@chelsey423 Hi! I’m wondering the same thing (if anyone has more advice)!!! I have significant injuries which won’t allow me to exercise strenuously much for the foreseeable future + a very intense (sedentary) work schedule for the next few months that doesn’t allow a lot of free time (at the hospital so not allowed to have a standing/walking desk).
It’s super easy to put on the weight when you’re forced to be sedentary — so far the only thing that’s worked for me is:
1) OMAD (one meal a day) with an 18:6 IF; around 1300 calories in that meal/time period. I don’t weigh my food because that’s stressful for me, but I do at least eye what I’m eating. This has been the biggest key I think. Controlling the amount of calories I let in my body in one period of time, so no mindless snacking or surprise calories adding up throughout the day
2) Cutting out alcohol which has been HUGE. Even a glass of wine a day was significantly impacting my ability to lose weight. But within 2-3 weeks of stopping, I dropped almost 10lbs and so much facial swelling/body swelling (went down 2in on my waist). I also cut out any other sources of empty calories (ex: milk in coffee, protein shakes with too much added sugar).
3) Aiming to walk 20-40 min a day, but split into 2 segments so I don’t feel the strain too much on my body/feel like a significant chunk of my day has to be used/or get me super sweaty. Ideal days have 30 min in the AM and 30 min in the evening at least 5 days/week.

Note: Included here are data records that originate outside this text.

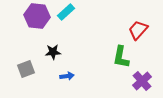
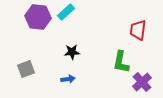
purple hexagon: moved 1 px right, 1 px down
red trapezoid: rotated 35 degrees counterclockwise
black star: moved 19 px right
green L-shape: moved 5 px down
blue arrow: moved 1 px right, 3 px down
purple cross: moved 1 px down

I live in NYC, so it makes it easy in terms of walking to work every day + adding a little extra before/after so that it’s an essential part of the day. I also try to get up and do like 10 squats every hour especially when I sit for extended periods of time.
These things have helped me from
gaining any weight, but the loss has been slow - maybe 0.5lb/week, when it does happen. However, it does feel more permanent, where a few days of splurging doesn’t put the weight back on immediately. It feels with every lb I lose, it’s a new established baseline.
However, I understand your frustrations in that even though weight loss happens in the kitchen, it’s the exertion that adds the extra push for petite people who don’t naturally burn as much in general!! If anyone has any additional tips, it would be much appreciated!!